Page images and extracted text
-=-=-

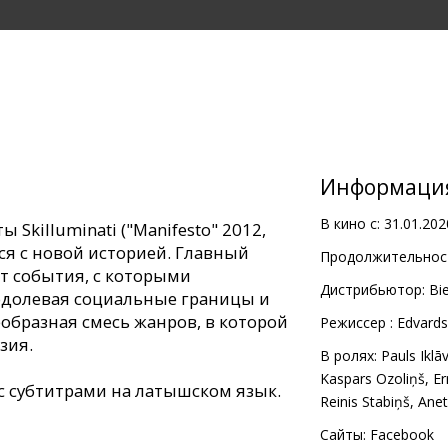
Информаци
В кино с:
31.01.202
Skilluminati ("Manifesto" 2012,
ся с новой историей. Главный
Продолжительност
ет события, с которыми
Дистрибьютор:
Bi
одолевая социальные границы и
еобразная смесь жанров, в которой
Pежиссер :
Edvard
зия.
В ролях:
Pauls Iklā
Kaspars Ozoliņš
,
Er
с субтитрами на латышском язык.
Reinis Stabiņš
,
Anet
Сайты:
Facebook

-=-=-

Would you give the data above again word for word, minus the pictures?

Информаци
В кино с:
31.01.202
Skilluminati ("Manifesto" 2012,
ся с новой историей. Главный
Продолжительност
ет события, с которыми
Дистрибьютор:
Bi
одолевая социальные границы и
еобразная смесь жанров, в которой
Pежиссер :
Edvard
зия.
В ролях:
Pauls Iklā
Kaspars Ozoliņš
,
Er
с субтитрами на латышском язык.
Reinis Stabiņš
,
Anet
Сайты:
Facebook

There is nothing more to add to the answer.